The Financial Times intends to move to a new measurement for trading ad space that measures value based on audience time with an ad rather than overall impressions, after a trial that ends this month.
The trial is being closely watched by media bodies, including the Interactive Advertising Bureau – the peak association for online advertising in Australia.
The Financial Times primarily sells ad space on cost per 1000 impressions (CPM), however this new currency for ad sales allows the newspaper to sell online advertising as “chunks of time – or share of attention – of our high value audiences,” says the newspaper’s commercial director for digital advertising, Jon Slade.
For example, advertisers might purchase a package that gives their display ad “1000 hours of CEO time within a month”, with a “minimum active exposure of each ad of five seconds”, with the term exposure essentially referring to the time that a reader spends with that ad actively appearing on their screen.
To attain the granular and complex data that is required to use time-based currency as a way to sell ad space, the Financial Times has employed the services of New York-based data and analytics company Chartbeat.
“Chartbeat analyses everything that moves (literally) on the site – pages, ads, users,” said Mr Slade. “The data is hyper- granular. We can segment every page, ad unit and audience cohort, and we calculate those packages of time in real time.”
Lauryn Bennett, Chartbeat’s head of brand and communications, said that the company’s data is able to provide information on the quality and engagement of a news site’s content, rather than measuring solely how many people go to a page. She says time-based data provides advertisers with statistics on a reader’s activity on a page and their direct exposure to an ad.
“Numerous studies show that active audience exposure time correlates to things like brand recall,” said Ms Bennett.
“By understanding and valuing the amount of time your audience spends actively reading your content and actively being exposed to ads means you can tell the difference in an impression/buy that’s working for you and one that’s not.”
The Interactive Advertising Bureau in Australia and its members are monitoring overseas developments in this space – particularly the technological solutions used to accurately track data on “active time” and “attention”.
IAB research director Gai Le Roy said that new models were increasingly emerging that focused on qualitative metrics, rather media buying that is structured exclusively around volume and yield.

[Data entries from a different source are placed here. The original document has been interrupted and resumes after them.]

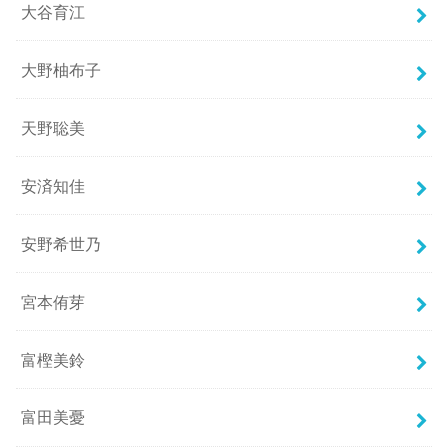
大谷育江
大野柚布子
天野聡美
安済知佳
安野希世乃
宮本侑芽
富樫美鈴
富田美憂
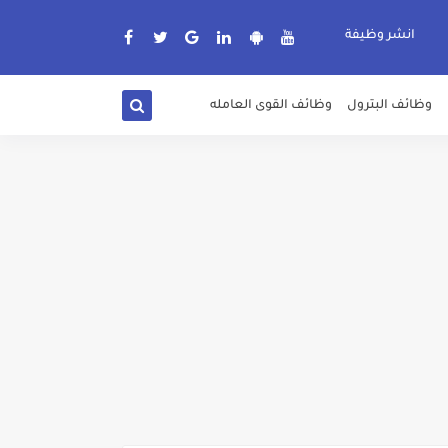
انشر وظيفة
وظائف البترول
وظائف القوى العامله
دة الرسمية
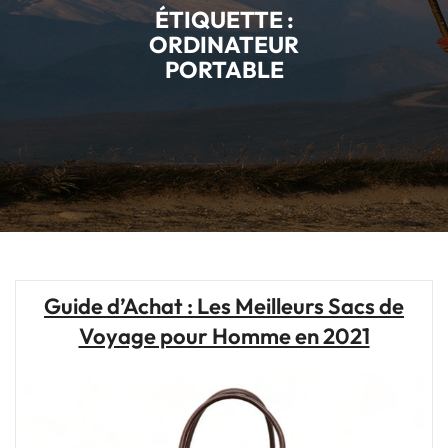
ÉTIQUETTE :
ORDINATEUR
PORTABLE
Guide d’Achat : Les Meilleurs Sacs de
Voyage pour Homme en 2021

“Two of the main areas of focus at the moment are audience metrics and viewability/ time metrics,” she said.
“As digital advertising continues to increase its share of the advertising pie, currently 30 per cent in Australia, more sophisticated models will be developed.”
Chartbeat also provides data and analytics for media companies Gawker Media, Al Jazeera, Time, Forbes and NBC.
“While the metrics themselves are incredibly important, our main focus is less about data pulls, lots of numbers, or raw analytics and is more about surfacing the unique story about a publisher’s audience through this attention data,” she said.
Mr Slade said that the Financial Times, which is trialling this system from June to September 2014, expects to fully roll out this currency platform to the market some time in September, however he said that the company’s sales teams would also work with other measurements to suit the needs of buyers.
“We expect to offer both CPM and time-based currencies in parallel,” he said. “Obviously a brand or agency can choose which might be more appropriate given the specific needs of their campaign.
“More importantly, what we’re focused on is delivering the best possible outcome. If we can prove that time-based access to our audience gets the best results then clearly that would become predominant.”
The Financial Times came to this idea after consideration of debates around ad viewability. The current requirement for a viewable impression, as per the standards of the cross-industry initiative 3MS, is that “50 percent of pixels must be in the viewable portion of an Internet browser for a minimum of one continuous second to qualify as a viewable display impression”.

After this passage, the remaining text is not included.